→ **WORK REQUIRED**:
I'd like the entries that follow repeated exactly, with the pictures left out.

------------------------

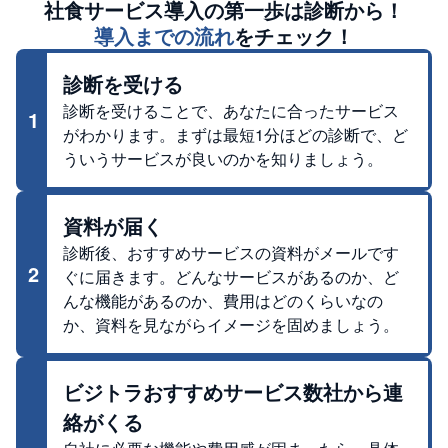
社食サービス
導入の第一歩は診断から！
導入までの流れ
をチェック！
診断を受ける
診断を受けることで、あなたに合ったサービス
1
がわかります。まずは最短1分ほどの診断で、ど
ういうサービスが良いのかを知りましょう。
資料が届く
診断後、おすすめサービスの資料がメールです
2
ぐに届きます。どんなサービスがあるのか、ど
んな機能があるのか、費用はどのくらいなの
か、資料を見ながらイメージを固めましょう。
ビジトラおすすめサービス数社から連
絡がくる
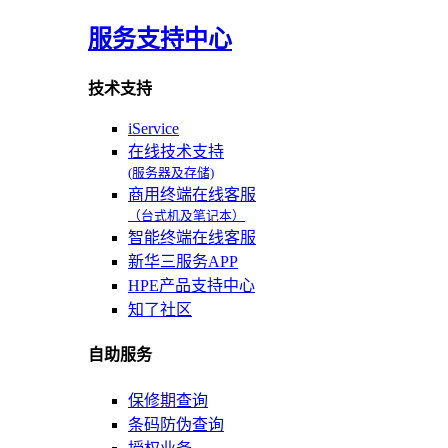
服务支持中心
技术支持
iService
在线技术支持
(服务器及存储)
商用终端在线客服
（台式机及笔记本）
智能终端在线客服
新华三服务APP
HPE产品支持中心
知了社区
自助服务
保修期查询
条码防伪查询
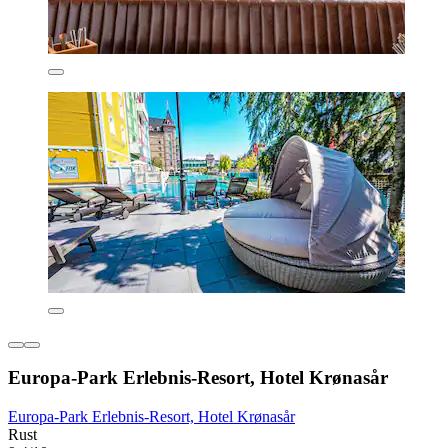
Europa-Park Erlebnis-Resort, Hotel Krønasår
Europa-Park Erlebnis-Resort, Hotel Krønasår
Rust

------------------------

→ **YOUR RESPONSE**:
社食サービス
導入の第一歩は診断から！
導入までの流れ
をチェック！
診断を受ける
診断を受けることで、あなたに合ったサービス
1
がわかります。まずは最短1分ほどの診断で、ど
ういうサービスが良いのかを知りましょう。
資料が届く
診断後、おすすめサービスの資料がメールです
2
ぐに届きます。どんなサービスがあるのか、ど
んな機能があるのか、費用はどのくらいなの
か、資料を見ながらイメージを固めましょう。
ビジトラおすすめサービス数社から連
絡がくる
服务支持中心
技术支持
iService
在线技术支持
(服务器及存储)
商用终端在线客服
（台式机及笔记本）
智能终端在线客服
新华三服务APP
HPE产品支持中心
知了社区
自助服务
保修期查询
条码防伪查询
Europa-Park Erlebnis-Resort, Hotel Krønasår
Europa-Park Erlebnis-Resort, Hotel Krønasår
Rust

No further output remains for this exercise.